Poland will hold a wide-ranging public inquiry into cases of pedophilia, the country’s prime minister said on Tuesday after a spate of child sex abuse allegations against Catholic priests.
Speaking after a Cabinet meeting, Mateusz Morawiecki said the new commission would concern itself with all social groups, including priests, artists and teachers.
Morawiecki told reporters that the work of the commission would cover “absolutely everyone, of course not excluding the Church, not excluding the clergy, the men in purple, but also all those artistic and teaching communities where there is contact with children—carers, coaches.”
He argued that statistically child sex abuse occurred in a variety of social groups and that it needed to be stamped out without giving anyone “lenient treatment.”
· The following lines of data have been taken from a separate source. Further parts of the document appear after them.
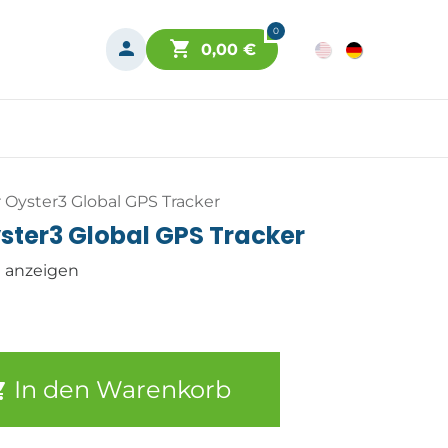
0
0,00
€
r Oyster3 Global GPS Tracker
yster3 Global GPS Tracker
n anzeigen
In den Warenkorb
Polish lawmakers last week voted through tougher penalties for child sex abuse, including longer prison terms for pedophiles.
Justice Minister Zbigniew Ziobro at the start of last week appointed a team of prosecutors to investigate events depicted in a recent documentary about cases of pedophilia among priests, according to a spokeswoman for the National Public Prosecutor’s Office.
Senior Polish churchmen have offered apologies after the film, entitled Tell No One, told stories of people who said they were molested by priests in childhood.
Amid a wave of soul searching over the allegations, one of Poland’s top clerics has apologised in a media interview for “pain, tears and suffering” inflicted by Roman Catholic priests.